Es por la importancia capital del relato que el Gobierno de Sánchez ha cuadriplicado el presupuesto publicitario este año. Por la misma razón Pablo Iglesias, antiguo ‘jefe’ de Errejón en Podemos, ha tirado la casa por la ventana con Canal Red, un intento desesperado de nutrir su querido relato. Este proyecto, a pesar de tener a una veintena de personas en nómina y una inversión técnica nada desdeñable, ni siquiera consigue la mitad de los datos de visualización que obtienen los youtubers ‘fachas’ de los que se pasan el día hablando.
La cultura de masas no busca desafiarnos, hacernos pensar, ni plantear formas distintas de ver el mundo. Su función es otra: perpetuar nuestro estado de confort. Igual que pasa con la política, el principal objetivo de la cultura popular es validarnos a nosotros mismos. Validar nuestros sentimientos. Validar nuestra identidad. Y este fenómeno puede empezar en la cultura, en la música, el cine, los libros, las series o los videojuegos, esto es, en la esfera privada, pero termina desembocando en el pensamiento colectivo y político, en la esfera pública de lo colectivo.
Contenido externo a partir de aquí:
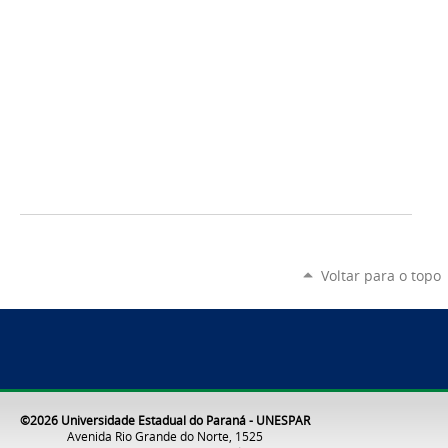
Voltar para o topo
©2026 Universidade Estadual do Paraná - UNESPAR
Avenida Rio Grande do Norte, 1525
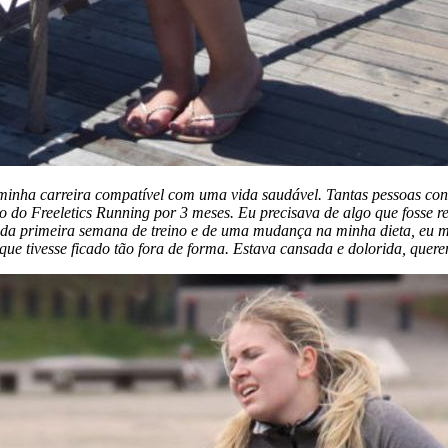
inha carreira compatível com uma vida saudável. Tantas pessoas con
vo do Freeletics Running por 3 meses. Eu precisava de algo que fosse r
da primeira semana de treino e de uma mudança na minha dieta, eu me p
que tivesse ficado tão fora de forma. Estava cansada e dolorida, quer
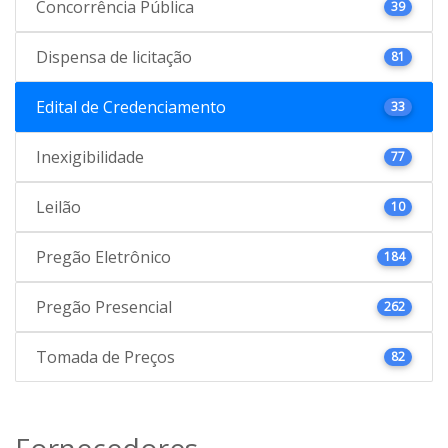
Concorrência Pública
39
Dispensa de licitação
81
Edital de Credenciamento
33
Inexigibilidade
77
Leilão
10
Pregão Eletrônico
184
Pregão Presencial
262
Tomada de Preços
82
Fornecedores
La cultura de masas define la vanguardia del pensamiento del momento, moldea las expectativas sociales, materiales, y políticas de la población. En los 90 todos vimos Forrest Gump y nos creímos que Estados Unidos era una tierra de oportunidades y progreso donde cualquier persona podía brillar con luz propia, incluso en un estado tan terrible y retrógrado como Alabama. Cuando el pescado ya está vendido y el relato se ha mezclado con nuestros sentimientos, sus autores pueden convencernos de casi cualquier cosa.
En EEUU se rechaza todo lo que no celebra sus valores tradicionales. Películas como Alien 3 no fueron rechazadas inicialmente por la calidad de la cinta en cuestión, sino porque desafiaba el modelo de familia nuclear católica y modélica que dibujó la película anterior de James Cameron. Las personas buscamos ver y escuchar lo que queremos ver y escuchar; por eso nos solemos rodear de círculos, recientemente en redes sociales, de gente que piensa lo mismo que nosotros. Las famosas cámaras de eco.
Esta máquina de propaganda, este modelo cultural putrefacto, ha ido permeando desde Estados Unidos hacia Europa sin prisa pero sin pausa, y mucho más desde la caída del único contrapunto que planteó un mundo distinto durante la época más brillante del progresismo socialdemócrata: los años 80.
La concentración de capital, conclusión natural de aquel mercado libre que según algunos debe ser intocable, ha llevado a la industria del entretenimiento de Hollywood a una situación de saturación cercana al colapso que hemos visto con la pandemia. Es un oligopolio con tendencias monopolítisticas: Cuatro empresas controlan todo (con Disney cerca del 50%). Crean producciones de cientos de millones donde el 90% del presupuesto se lo llevan productores y nombres famosos y no las personas que realmente hacen la película o la serie, lo que obliga a generar productos lo más seguros e inofensivos posibles para un público lo más amplio posible.
Y es importante hablar de ello en estos tiempos regresivos que vivimos. Hay que reconocer que la época del artista libre ha terminado. Hace siglos, los artistas no tenían libertad porque tenían que pintar a los primos, amigas y hermanas de sus mecenas, nobles y burgueses adinerados. Hoy, los artistas no tienen libertad porque los mecenas son hoy un público general que sólo busca reafirmarse y revivir buenos momentos.
Las consecuencias de este modelo cultural, social y político las estamos viendo día a día, y sólo van a ir a peor si no somos capaces de darle un giro a esta tortilla.